On Tuesday afternoon my beloved dad, David Grimes, passed away quietly after a courageous two-week battle with pneumonia at 101. My dad meant everything to me. Every moment I spent with him over 67 years was a treasure. He was the most humble, gentle man I ever knew and therein lied his greatness. He was never bombastic or a self-promoter. Like the legendary soldier Dick Winters of Band of Brothers fame, all my dad wanted was a nice quiet little corner of the world to raise his family, to serve, as he did as a 32 year county auditor, the people, and to enjoy the simple treasures of life.

He was a patriot in spades and loved and served his country in WWII as a prime example for four years and two months, as a member of the Greatest Generation as Tom Brokaw described them. He ultimately received two bronze stars and became a master sergeant. He saw firsthand man's inhumanity to man in the stench and starvation at the Nazi concentration camp at Dachau which only enhanced what he had already learned particularly well from his beloved mom....that kindness and love and civility to others were the principles to live by.

As an elected official, he was revered....10 terms, and displayed his adherence to honesty and fairness even when the odds were against him when standing up for the right against those whom public service was but a way to get private gain.

He served in many ways but even when opportunities arose to gain more recognition and authority came before him in higher level state jobs, he never wavered. He had found the peace and contentment that strengthened his soul right here in rural Iowa.
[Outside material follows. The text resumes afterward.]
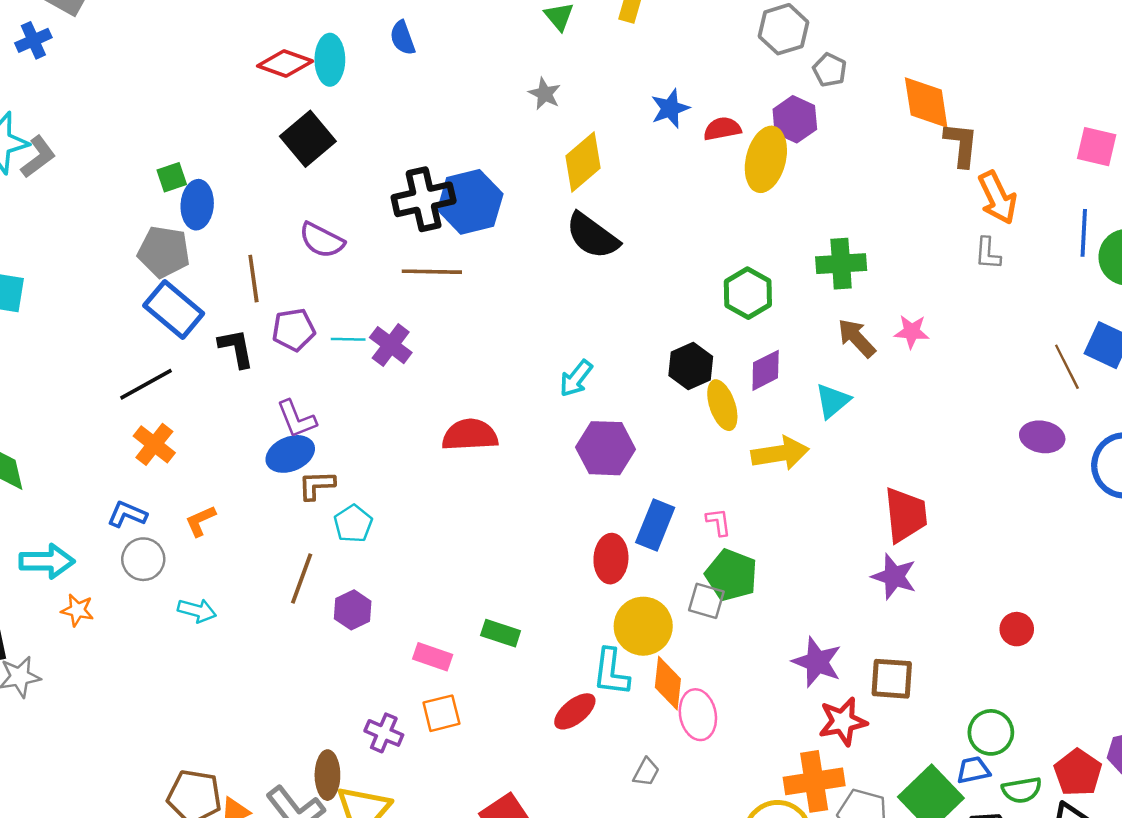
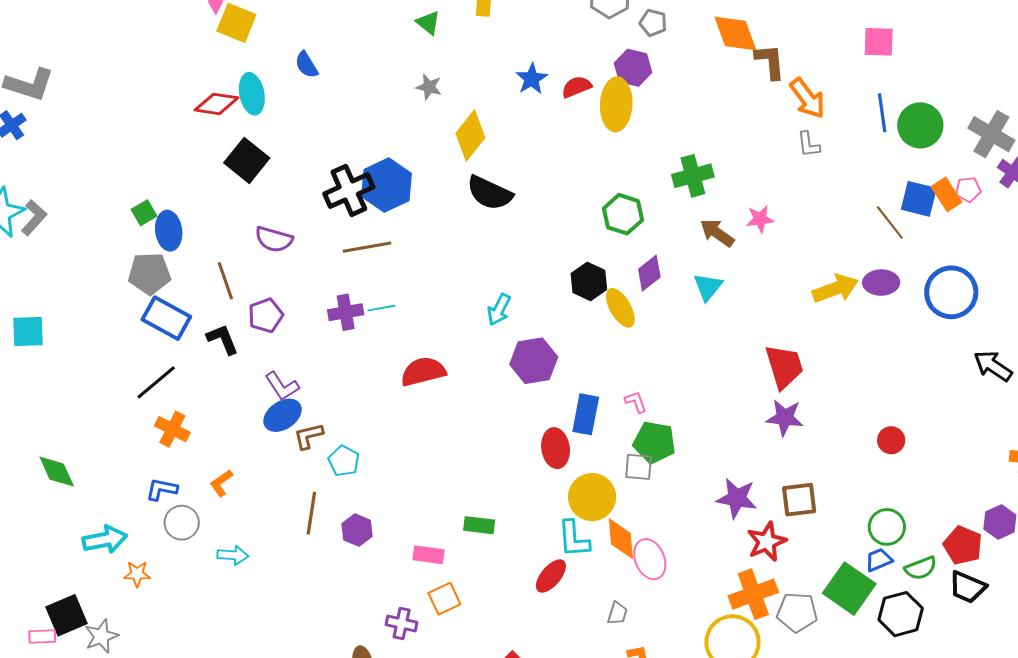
cyan line: (348, 339) -> (381, 308), moved
purple cross: (391, 345) -> (346, 312), turned -36
yellow arrow: (780, 453) -> (835, 289), moved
But it was as a husband, dad, grandpa and friend my dad really displayed his greatness. Our family loved him for a million reasons and had millions of remembrances of his l as laugh, his love and his kindness. We knew what so many have told us already in condolences...David Grimes was a great and good man.

As one very notable community leader put it, "He was a great and beloved and an amazing man." The pride I have in him knows no bounds, nor the love. I spent the last few months with him in hours and hours of, in many ways, being his eyes and ears. His mind was incredibly good. I was criticized by a few hollow people who were paid for caring for him for spending so much time with him. I wouldn’t trade a minute of it. It was a privilege and time well spent as we shared stories, music, laughter and more. In my dad, my earthly father, I saw the goodness and example of what our Heavenly Father is like...unconditional and sacrificial and committed love. I could, as we all are urged to do, look for Jesus in others by the way they live. I saw Him in my dad in so many ways. And he ran the race and finished the course and kept the faith with a heart of gold and a lion's courage. And because of His faith and Jesus' faithfulness, there is, indeed, laid up for my dad a crown of righteousness.

Saturday, at Trinity United Methodist Church at 9 a.m. visitation begins and we have a beautiful service planned for him at 1:30 p.m. I want to personally invite you to join my 100-year-old mom, myself and family as we remember Monroe County's oldest soldier and a man who was a son of southern Iowa, who loved all people and was never afraid to show it or say it. We would be honored and blessed if you join us.

Oh yes, one more thing...I love you dad, I am blessed to be your son.